TASK TO CARRY OUT: From the very first line down to the line containing "News Letter", write out the material exactly as it appears, and no more.

┌─ DATA FOR PROCESSING

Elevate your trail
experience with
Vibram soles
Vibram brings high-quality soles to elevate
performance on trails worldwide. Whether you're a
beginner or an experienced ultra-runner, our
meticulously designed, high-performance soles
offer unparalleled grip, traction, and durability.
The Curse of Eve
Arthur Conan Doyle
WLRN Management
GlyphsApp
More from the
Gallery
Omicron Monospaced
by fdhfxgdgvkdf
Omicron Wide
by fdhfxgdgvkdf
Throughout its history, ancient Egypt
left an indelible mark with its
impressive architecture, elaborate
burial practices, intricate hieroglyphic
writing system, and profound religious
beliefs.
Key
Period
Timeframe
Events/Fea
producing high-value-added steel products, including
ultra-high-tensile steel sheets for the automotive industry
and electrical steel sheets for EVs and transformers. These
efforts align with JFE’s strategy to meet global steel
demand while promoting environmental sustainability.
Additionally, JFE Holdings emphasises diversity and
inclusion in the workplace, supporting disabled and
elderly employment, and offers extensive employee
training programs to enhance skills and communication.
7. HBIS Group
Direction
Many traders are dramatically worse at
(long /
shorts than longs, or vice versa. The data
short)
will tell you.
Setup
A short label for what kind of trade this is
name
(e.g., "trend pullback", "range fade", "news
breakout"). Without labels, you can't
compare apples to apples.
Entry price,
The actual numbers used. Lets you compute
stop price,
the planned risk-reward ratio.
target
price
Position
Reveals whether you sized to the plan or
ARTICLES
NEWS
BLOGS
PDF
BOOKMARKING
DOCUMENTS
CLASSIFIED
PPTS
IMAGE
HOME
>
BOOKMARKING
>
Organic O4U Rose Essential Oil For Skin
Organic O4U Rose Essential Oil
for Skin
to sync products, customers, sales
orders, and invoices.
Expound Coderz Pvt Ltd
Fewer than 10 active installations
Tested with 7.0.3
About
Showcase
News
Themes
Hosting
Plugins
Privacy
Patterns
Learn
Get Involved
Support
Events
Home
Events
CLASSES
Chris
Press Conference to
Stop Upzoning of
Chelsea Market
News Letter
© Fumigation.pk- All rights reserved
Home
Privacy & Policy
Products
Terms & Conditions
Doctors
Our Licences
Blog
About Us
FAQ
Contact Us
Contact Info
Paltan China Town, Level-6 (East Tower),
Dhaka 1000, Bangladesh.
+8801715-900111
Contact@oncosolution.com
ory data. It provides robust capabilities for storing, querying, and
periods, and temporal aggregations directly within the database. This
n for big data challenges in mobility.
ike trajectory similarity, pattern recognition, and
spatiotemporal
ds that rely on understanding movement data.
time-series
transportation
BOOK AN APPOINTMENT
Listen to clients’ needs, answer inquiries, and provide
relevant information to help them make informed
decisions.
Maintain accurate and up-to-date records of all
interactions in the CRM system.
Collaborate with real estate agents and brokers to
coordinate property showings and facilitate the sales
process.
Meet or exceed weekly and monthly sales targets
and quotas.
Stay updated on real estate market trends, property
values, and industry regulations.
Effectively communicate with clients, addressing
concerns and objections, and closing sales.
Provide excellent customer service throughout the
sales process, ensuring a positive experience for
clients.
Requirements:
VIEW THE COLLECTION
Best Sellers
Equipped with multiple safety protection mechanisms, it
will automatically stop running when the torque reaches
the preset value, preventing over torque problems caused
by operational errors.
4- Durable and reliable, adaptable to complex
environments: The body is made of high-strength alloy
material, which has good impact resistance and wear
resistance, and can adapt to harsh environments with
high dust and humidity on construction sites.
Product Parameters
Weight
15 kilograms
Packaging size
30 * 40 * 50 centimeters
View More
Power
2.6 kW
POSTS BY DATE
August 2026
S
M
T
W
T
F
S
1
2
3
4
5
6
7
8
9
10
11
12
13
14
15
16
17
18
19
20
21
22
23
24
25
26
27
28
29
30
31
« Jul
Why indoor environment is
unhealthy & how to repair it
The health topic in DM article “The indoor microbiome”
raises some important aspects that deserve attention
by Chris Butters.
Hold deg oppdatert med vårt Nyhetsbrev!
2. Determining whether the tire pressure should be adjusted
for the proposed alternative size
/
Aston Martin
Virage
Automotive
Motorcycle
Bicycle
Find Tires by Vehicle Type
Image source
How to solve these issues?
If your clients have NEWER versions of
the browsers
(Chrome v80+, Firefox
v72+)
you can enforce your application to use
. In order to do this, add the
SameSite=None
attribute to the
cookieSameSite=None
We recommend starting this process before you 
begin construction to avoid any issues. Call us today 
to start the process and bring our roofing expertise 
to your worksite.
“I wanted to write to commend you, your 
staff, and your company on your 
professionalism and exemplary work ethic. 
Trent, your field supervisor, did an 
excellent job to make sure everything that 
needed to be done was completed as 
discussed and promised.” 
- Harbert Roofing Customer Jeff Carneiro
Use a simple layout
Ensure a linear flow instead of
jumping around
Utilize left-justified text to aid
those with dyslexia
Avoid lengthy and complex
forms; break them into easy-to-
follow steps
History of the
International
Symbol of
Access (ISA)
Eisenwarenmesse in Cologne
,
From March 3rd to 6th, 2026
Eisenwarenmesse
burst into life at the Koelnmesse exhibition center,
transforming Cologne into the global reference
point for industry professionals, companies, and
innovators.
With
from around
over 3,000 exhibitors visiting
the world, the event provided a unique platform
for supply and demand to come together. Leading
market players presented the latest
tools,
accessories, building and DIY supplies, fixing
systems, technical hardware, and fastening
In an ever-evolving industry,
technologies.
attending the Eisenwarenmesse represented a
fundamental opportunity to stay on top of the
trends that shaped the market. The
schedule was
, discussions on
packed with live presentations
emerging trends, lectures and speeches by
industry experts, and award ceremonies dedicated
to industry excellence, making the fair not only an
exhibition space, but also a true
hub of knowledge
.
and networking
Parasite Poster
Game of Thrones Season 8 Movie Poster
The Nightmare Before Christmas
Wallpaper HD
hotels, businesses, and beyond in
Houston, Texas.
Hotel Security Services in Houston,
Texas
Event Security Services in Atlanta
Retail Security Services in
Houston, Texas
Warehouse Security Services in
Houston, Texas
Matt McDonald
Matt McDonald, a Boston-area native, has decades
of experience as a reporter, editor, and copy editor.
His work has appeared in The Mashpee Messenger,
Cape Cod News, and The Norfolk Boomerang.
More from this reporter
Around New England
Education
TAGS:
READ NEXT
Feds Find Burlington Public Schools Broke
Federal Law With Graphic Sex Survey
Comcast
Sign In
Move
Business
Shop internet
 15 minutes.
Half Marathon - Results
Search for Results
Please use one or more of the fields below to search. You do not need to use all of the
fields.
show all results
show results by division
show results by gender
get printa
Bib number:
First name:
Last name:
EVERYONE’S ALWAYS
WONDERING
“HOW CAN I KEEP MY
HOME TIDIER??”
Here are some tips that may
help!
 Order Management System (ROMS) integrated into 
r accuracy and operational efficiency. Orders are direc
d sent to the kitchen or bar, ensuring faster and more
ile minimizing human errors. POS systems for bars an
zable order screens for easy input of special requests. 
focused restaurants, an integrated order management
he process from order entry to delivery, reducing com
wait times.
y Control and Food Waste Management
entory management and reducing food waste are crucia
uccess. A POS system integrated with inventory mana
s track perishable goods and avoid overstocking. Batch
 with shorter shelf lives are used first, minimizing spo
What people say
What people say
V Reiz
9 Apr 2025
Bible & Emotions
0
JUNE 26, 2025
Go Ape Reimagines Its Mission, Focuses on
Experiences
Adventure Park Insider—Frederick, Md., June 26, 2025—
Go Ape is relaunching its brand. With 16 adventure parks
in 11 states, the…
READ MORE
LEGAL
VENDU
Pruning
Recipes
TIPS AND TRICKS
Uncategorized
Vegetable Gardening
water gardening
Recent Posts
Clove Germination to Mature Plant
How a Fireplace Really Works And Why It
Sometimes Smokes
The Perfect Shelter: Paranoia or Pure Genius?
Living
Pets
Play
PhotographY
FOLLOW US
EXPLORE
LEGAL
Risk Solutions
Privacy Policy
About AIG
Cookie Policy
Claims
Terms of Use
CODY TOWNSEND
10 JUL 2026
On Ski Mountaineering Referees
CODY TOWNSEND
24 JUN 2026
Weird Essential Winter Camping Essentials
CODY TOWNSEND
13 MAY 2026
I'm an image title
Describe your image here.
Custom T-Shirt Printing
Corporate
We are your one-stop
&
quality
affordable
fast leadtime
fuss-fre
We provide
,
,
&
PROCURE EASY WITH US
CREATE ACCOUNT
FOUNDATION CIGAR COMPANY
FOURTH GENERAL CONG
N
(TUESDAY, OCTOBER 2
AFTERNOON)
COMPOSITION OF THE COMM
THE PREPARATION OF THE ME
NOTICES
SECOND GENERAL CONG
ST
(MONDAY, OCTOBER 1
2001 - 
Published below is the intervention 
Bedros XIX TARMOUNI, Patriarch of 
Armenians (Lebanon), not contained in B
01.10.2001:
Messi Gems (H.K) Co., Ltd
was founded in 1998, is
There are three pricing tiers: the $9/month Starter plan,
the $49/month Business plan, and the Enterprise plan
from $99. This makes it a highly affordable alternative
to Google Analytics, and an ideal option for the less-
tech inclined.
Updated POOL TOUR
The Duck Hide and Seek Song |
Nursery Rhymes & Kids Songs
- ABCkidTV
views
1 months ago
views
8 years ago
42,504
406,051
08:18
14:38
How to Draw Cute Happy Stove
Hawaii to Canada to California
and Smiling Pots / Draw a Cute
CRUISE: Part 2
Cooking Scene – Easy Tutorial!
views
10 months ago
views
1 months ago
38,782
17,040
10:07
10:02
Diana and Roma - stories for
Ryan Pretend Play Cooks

└─

YOUR SOLUTION:
Elevate your trail
experience with
Vibram soles
Vibram brings high-quality soles to elevate
performance on trails worldwide. Whether you're a
beginner or an experienced ultra-runner, our
meticulously designed, high-performance soles
offer unparalleled grip, traction, and durability.
The Curse of Eve
Arthur Conan Doyle
WLRN Management
GlyphsApp
More from the
Gallery
Omicron Monospaced
by fdhfxgdgvkdf
Omicron Wide
by fdhfxgdgvkdf
Throughout its history, ancient Egypt
left an indelible mark with its
impressive architecture, elaborate
burial practices, intricate hieroglyphic
writing system, and profound religious
beliefs.
Key
Period
Timeframe
Events/Fea
producing high-value-added steel products, including
ultra-high-tensile steel sheets for the automotive industry
and electrical steel sheets for EVs and transformers. These
efforts align with JFE’s strategy to meet global steel
demand while promoting environmental sustainability.
Additionally, JFE Holdings emphasises diversity and
inclusion in the workplace, supporting disabled and
elderly employment, and offers extensive employee
training programs to enhance skills and communication.
7. HBIS Group
Direction
Many traders are dramatically worse at
(long /
shorts than longs, or vice versa. The data
short)
will tell you.
Setup
A short label for what kind of trade this is
name
(e.g., "trend pullback", "range fade", "news
breakout"). Without labels, you can't
compare apples to apples.
Entry price,
The actual numbers used. Lets you compute
stop price,
the planned risk-reward ratio.
target
price
Position
Reveals whether you sized to the plan or
ARTICLES
NEWS
BLOGS
PDF
BOOKMARKING
DOCUMENTS
CLASSIFIED
PPTS
IMAGE
HOME
>
BOOKMARKING
>
Organic O4U Rose Essential Oil For Skin
Organic O4U Rose Essential Oil
for Skin
to sync products, customers, sales
orders, and invoices.
Expound Coderz Pvt Ltd
Fewer than 10 active installations
Tested with 7.0.3
About
Showcase
News
Themes
Hosting
Plugins
Privacy
Patterns
Learn
Get Involved
Support
Events
Home
Events
CLASSES
Chris
Press Conference to
Stop Upzoning of
Chelsea Market
News Letter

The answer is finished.